» AIM OF THE EXERCISE: Which of the lines below include the word "SundayMondayTuesdayWednesdayThursdayFrid"? Pull each one out.

» DATA EXCERPTS:
┄┄┄┄┄┄┄┄┄┄┄┄┄┄┄┄┄┄┄┄
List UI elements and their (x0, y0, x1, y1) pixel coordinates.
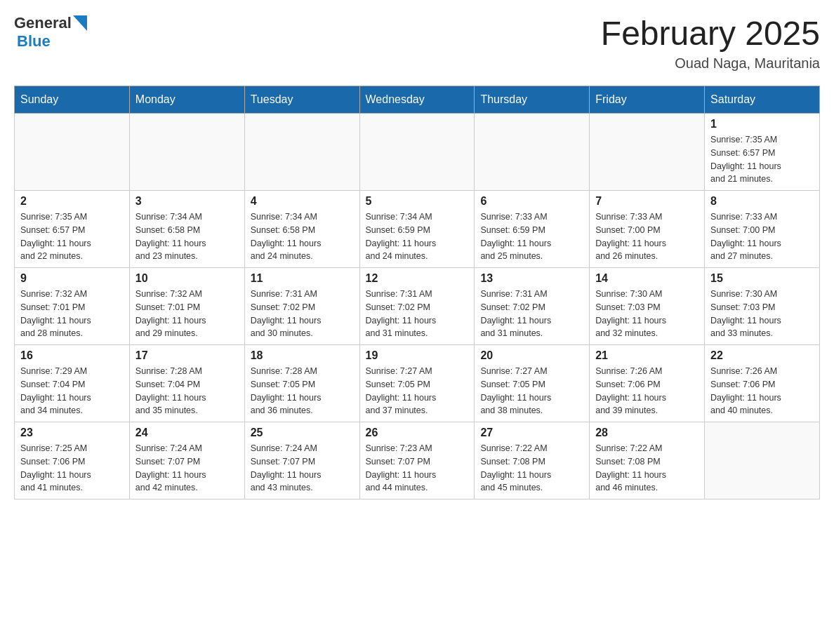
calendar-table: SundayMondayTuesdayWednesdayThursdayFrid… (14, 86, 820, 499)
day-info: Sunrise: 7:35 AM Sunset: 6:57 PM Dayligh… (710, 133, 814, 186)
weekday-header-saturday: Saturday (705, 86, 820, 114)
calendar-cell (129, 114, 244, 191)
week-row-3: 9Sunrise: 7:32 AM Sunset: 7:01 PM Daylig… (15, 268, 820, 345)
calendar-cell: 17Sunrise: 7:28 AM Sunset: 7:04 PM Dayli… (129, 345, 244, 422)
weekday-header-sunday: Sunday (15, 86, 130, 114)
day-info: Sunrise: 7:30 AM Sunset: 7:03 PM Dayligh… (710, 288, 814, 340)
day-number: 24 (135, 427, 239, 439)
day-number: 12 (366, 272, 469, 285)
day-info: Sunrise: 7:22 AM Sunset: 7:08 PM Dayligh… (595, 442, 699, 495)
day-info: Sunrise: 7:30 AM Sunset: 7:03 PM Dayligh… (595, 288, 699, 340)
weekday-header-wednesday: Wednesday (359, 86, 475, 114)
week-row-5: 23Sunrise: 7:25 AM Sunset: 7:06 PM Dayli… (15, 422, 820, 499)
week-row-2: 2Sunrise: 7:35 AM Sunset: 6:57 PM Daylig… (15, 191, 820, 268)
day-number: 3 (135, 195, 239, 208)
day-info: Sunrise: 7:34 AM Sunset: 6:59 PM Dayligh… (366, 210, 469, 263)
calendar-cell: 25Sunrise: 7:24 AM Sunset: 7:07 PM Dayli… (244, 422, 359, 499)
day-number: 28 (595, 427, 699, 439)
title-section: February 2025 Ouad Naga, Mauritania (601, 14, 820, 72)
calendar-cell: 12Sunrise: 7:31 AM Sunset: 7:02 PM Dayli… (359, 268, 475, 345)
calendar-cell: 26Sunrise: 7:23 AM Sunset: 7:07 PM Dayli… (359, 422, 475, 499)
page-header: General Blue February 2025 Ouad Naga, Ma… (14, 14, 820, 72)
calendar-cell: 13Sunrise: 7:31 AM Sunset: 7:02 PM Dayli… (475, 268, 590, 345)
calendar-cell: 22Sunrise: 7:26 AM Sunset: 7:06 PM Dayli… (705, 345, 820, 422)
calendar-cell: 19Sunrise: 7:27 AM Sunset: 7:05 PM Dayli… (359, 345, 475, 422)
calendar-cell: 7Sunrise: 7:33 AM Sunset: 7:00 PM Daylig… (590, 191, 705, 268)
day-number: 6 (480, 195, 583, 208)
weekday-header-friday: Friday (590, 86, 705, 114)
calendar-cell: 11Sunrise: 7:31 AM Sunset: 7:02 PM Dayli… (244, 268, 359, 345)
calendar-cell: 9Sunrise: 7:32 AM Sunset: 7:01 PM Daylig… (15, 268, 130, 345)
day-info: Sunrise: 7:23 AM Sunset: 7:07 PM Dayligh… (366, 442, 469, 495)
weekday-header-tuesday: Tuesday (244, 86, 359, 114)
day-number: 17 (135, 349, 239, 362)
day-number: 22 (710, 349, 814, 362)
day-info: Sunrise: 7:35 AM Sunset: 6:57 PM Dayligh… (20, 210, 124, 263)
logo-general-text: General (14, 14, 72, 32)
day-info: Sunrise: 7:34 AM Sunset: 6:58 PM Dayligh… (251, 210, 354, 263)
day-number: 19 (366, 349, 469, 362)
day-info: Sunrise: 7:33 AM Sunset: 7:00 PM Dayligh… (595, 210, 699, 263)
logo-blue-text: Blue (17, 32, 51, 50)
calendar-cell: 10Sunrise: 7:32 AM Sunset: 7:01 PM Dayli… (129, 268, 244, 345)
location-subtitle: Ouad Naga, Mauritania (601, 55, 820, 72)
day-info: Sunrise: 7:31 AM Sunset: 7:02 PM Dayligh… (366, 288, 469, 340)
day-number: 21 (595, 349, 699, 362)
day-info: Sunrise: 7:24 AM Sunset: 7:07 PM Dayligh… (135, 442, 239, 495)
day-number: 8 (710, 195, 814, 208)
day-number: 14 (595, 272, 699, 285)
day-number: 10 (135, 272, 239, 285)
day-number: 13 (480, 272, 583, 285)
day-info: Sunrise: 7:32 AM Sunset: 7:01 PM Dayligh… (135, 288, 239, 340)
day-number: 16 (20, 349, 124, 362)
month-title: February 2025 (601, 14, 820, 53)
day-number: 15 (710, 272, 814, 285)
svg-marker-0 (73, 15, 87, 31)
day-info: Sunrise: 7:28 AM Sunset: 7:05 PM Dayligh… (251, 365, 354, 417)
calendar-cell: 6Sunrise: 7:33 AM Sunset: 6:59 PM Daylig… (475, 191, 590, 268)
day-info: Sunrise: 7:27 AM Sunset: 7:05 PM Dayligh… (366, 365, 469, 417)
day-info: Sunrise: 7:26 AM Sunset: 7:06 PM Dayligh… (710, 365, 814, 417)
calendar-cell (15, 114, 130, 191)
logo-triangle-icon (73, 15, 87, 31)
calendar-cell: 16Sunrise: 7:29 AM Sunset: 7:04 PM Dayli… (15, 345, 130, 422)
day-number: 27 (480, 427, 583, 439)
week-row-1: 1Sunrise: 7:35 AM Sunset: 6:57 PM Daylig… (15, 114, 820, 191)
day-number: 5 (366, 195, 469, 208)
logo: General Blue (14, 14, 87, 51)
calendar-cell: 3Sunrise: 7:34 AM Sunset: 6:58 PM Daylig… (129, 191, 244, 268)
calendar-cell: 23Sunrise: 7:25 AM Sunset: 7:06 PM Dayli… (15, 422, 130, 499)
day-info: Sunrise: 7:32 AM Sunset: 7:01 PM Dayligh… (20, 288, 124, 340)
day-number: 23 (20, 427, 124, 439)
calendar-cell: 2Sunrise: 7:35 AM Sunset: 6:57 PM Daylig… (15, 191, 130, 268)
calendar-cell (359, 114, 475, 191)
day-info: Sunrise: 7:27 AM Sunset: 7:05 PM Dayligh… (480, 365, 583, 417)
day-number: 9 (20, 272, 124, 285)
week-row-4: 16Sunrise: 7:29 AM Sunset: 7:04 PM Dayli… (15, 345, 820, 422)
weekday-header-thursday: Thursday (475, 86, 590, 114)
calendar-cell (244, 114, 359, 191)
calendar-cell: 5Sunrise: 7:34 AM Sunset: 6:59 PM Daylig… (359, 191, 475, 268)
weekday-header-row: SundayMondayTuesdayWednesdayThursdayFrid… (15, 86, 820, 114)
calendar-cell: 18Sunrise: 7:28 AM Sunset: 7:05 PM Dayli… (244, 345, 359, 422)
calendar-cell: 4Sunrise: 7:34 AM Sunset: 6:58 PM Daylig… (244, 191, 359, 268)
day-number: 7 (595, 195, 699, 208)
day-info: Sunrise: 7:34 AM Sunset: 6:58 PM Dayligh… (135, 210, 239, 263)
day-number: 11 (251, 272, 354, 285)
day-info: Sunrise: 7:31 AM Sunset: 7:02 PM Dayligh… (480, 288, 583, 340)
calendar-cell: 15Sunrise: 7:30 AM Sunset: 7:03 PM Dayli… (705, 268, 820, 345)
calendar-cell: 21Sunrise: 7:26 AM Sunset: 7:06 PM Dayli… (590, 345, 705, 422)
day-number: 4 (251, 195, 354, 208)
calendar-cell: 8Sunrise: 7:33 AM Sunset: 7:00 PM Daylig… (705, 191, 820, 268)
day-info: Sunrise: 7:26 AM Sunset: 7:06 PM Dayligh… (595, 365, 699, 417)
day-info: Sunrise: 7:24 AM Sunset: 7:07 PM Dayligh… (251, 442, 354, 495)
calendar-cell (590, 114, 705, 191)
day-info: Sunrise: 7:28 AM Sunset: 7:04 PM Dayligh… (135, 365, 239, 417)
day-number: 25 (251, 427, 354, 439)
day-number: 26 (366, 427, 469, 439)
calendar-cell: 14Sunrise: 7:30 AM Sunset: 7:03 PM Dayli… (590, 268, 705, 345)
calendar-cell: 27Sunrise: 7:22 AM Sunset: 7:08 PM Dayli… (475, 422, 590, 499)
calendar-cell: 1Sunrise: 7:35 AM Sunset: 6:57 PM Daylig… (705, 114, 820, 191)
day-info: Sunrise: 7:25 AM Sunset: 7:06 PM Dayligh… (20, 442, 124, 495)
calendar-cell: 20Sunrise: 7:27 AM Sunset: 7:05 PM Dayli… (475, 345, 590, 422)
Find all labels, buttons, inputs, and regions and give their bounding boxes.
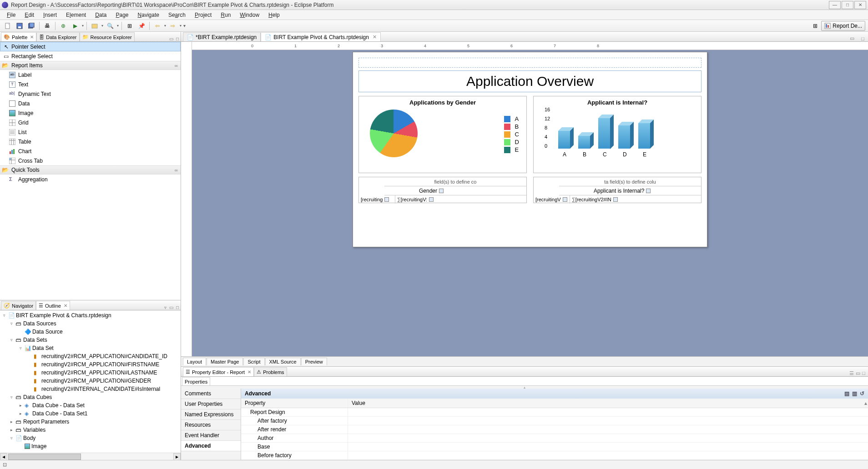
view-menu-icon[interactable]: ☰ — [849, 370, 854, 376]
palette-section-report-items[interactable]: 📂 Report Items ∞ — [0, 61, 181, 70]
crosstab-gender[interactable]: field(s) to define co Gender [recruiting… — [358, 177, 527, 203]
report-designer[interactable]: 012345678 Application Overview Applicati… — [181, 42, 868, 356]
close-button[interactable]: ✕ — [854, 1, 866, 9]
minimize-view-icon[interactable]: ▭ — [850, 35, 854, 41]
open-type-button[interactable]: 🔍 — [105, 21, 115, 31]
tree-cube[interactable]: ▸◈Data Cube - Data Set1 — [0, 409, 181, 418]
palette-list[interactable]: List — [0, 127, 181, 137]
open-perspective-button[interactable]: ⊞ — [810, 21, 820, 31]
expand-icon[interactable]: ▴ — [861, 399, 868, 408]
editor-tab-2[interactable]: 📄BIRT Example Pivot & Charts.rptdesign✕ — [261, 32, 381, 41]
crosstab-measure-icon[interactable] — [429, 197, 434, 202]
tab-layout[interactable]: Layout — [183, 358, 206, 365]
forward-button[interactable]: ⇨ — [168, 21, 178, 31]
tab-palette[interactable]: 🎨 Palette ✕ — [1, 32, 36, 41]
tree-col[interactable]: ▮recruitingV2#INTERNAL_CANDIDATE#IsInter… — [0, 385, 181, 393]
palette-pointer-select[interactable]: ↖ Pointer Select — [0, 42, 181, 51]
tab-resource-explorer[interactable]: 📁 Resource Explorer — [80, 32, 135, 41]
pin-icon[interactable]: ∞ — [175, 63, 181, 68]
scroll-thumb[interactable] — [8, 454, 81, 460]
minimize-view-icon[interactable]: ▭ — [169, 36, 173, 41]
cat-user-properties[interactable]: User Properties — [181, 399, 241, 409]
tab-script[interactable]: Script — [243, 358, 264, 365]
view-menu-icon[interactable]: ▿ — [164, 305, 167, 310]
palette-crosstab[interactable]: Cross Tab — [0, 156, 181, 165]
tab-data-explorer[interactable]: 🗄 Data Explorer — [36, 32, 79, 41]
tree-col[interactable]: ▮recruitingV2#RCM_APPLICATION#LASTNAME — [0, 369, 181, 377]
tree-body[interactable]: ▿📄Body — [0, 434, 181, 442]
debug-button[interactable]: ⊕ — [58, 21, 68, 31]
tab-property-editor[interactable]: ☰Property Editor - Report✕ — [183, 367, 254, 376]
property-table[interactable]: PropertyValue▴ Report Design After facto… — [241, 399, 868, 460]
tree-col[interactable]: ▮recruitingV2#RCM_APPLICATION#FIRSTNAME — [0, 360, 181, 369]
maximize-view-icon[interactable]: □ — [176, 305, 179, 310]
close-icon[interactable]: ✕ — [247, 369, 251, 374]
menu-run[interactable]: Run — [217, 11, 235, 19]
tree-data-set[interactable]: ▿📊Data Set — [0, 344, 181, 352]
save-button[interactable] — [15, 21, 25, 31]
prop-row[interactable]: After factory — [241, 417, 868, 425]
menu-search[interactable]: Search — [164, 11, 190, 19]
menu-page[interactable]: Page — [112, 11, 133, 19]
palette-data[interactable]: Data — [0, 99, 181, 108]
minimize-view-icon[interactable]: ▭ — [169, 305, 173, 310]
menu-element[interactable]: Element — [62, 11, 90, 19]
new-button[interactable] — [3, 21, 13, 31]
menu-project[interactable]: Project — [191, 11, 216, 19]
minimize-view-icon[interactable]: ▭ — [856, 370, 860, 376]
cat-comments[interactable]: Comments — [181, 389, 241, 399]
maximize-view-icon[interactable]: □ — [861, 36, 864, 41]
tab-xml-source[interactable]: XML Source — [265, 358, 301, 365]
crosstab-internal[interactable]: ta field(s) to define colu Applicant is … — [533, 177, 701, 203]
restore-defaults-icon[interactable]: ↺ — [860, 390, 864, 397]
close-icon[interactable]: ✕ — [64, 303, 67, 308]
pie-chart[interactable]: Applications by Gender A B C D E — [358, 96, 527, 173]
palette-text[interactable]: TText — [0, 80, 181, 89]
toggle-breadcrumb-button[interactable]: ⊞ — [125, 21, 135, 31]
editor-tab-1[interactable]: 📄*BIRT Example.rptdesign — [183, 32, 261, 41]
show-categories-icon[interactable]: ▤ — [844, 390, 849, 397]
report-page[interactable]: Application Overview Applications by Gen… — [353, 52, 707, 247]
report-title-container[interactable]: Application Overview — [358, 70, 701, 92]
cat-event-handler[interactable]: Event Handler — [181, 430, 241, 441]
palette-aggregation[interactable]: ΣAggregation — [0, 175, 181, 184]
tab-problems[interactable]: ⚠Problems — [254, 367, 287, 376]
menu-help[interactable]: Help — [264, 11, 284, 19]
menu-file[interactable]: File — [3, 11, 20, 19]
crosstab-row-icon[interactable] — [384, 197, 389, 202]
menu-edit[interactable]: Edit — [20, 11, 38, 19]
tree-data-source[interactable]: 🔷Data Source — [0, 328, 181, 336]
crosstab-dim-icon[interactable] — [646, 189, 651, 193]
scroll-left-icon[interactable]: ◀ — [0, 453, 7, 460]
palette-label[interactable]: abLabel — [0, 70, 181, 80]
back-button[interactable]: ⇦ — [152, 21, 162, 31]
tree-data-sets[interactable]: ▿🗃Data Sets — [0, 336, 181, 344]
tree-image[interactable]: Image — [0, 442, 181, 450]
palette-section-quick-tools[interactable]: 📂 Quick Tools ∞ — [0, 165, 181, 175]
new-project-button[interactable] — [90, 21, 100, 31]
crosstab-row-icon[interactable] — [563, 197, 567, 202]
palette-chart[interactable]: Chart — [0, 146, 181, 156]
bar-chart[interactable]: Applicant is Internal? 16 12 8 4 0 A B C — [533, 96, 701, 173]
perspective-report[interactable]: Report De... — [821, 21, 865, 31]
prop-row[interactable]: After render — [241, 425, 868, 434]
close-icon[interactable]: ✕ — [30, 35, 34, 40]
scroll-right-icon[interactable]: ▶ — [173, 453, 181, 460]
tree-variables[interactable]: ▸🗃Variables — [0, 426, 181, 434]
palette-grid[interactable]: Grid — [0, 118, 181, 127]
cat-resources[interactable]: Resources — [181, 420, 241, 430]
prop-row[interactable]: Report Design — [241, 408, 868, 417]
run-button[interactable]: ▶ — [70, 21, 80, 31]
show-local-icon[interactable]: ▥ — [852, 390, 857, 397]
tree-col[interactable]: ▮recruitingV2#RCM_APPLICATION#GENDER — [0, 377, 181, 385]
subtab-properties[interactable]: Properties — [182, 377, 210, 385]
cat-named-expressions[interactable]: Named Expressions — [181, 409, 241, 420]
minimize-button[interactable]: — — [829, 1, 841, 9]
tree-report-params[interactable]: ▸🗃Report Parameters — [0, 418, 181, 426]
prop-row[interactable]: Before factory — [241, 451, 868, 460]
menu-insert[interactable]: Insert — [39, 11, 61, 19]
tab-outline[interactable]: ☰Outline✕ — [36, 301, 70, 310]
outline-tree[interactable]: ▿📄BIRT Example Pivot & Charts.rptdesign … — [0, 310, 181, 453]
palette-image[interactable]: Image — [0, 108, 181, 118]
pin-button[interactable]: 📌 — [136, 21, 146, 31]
┄┄┄┄┄┄┄┄┄┄┄┄┄┄┄┄┄┄┄┄
» COMPLETED TASK:
calendar-table: SundayMondayTuesdayWednesdayThursdayFrid… (14, 86, 820, 499)
weekday-header-row: SundayMondayTuesdayWednesdayThursdayFrid… (15, 86, 820, 114)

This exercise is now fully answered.